Il caso di Amedeo Ricucci, Elio Colavolpe, Andrea Vignali e Susan Dabbous, risoltosi per il meglio, sembra molto diverso dal caso Quirico-Piccinin. In base alla tua esperienza di reporter di guerra, cosa ne pensi?

Il caso di Quirico e Piccinin segue quelli di Tice e Fowley, giornalisti americani spariti da mesi in Siria. Quirico è entrato dal Libano per dirigersi verso Homs ma nessun giornalista da mesi usa più quel passaggio di confine, visto che in diversi sono stati uccisi, rapinati o sequestrati. Nella zona operano bande di predoni, contrabbandieri, uomini di Hezbollah, governativi, milizie filo-Assad Senza contare gruppi slegati e non dall'Els [l'Esercito Siriano Libero, ndr]. I combattimenti in quella striscia di terra che separa il confine da Homs sono molto cruenti.

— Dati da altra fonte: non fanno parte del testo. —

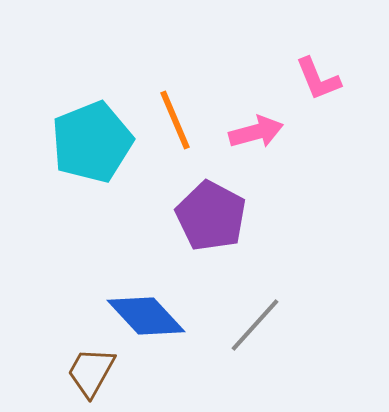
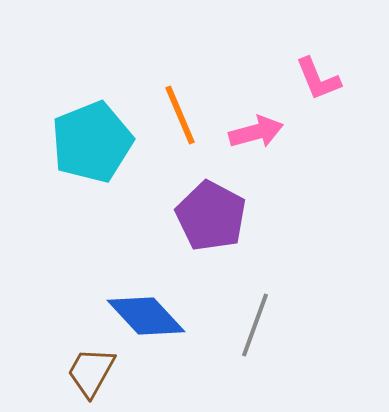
orange line: moved 5 px right, 5 px up
gray line: rotated 22 degrees counterclockwise
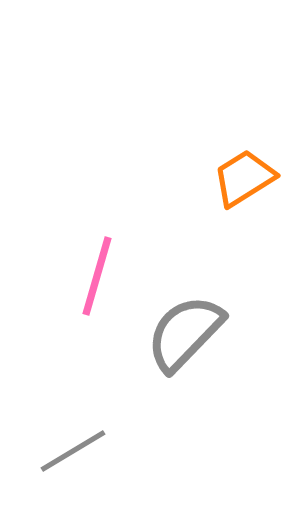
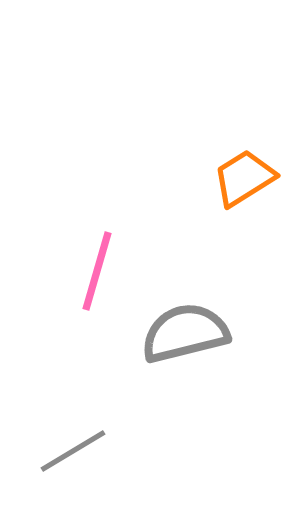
pink line: moved 5 px up
gray semicircle: rotated 32 degrees clockwise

Una zona off limits per tutti. Due mesi fa un inviato della Bbc, Paul Wood, era stato rapito. E nella stessa zona è scomparso quasi un anno fa il giornalista americano Austin Tice.

Torniamo al fermo dei quattro giornalisti (Amedeo Ricucci, Elio Colavolpe, Andrea Vignali, Susan Dabbous). Perché all'inizio si parlava di "rapimento" quando poi si è saputo essere un "fermo"? Quanto ha influito sulla terminologia la necessità della rete di condividere immediatamente questa notizia? In più, puoi spiegarci la differenza tra le due situazioni?

Un fermo non è una notizia. I media hanno bisogno di titoli da strillare e spesso chi lancia questi titoli non ha nessun interesse a verificare i fatti quanto invece a fare del vero e proprio sensazionalismo. C'è stata una vera e propria corsa a chi per primo dava la notizia quando non si è riusciti a frenare la fuga di informazioni. Cavalli che scalpitavano ai box e decine di telefonate... Poi c'è una certa stampa, come quella del Giornale o di Libero, che ha già una impostazione islamofoba e idee preconcette quando si parla di Medio Oriente e Islam, per cui un fermo diventa rapimento e i rapitori diventano automaticamente dei 'terroristi'. La differenza è sostanziale tra il termine 'fermo' e 'rapimento'. Un rapimento prevede solitamente una richiesta di riscatto o una rivendicazione, cosa che in questo caso non è avvenuta. Fin dall'inizio della vicenda io e altri colleghi eravamo in contatto con siriani che interloquivano direttamente con coloro che li avevano fermati. Sapevamo più o meno dove erano, le loro condizioni, il motivo del loro fermo. In quel caso la loro liberazione era solo una questione di tempo. Inoltre restava difficile da parte della stampa italiana comprendere il fatto che il 'fermo' superasse i due giorni, ma anche qui è una deformazione dettata da una visione dello stato di diritto occidentale, come se fosse possibile applicarlo in tutte le parti del mondo. Era evidente che una milizia non potesse comportarsi come una qualsiasi polizia di un qualsiasi paese europeo,ma anche qui ha prevalso il sensazionalismo e una certa superficialità.

Detta fuori dai denti: fare l'inviato di guerra, oggi e soprattutto per i lettori italiani, vale davvero la pena?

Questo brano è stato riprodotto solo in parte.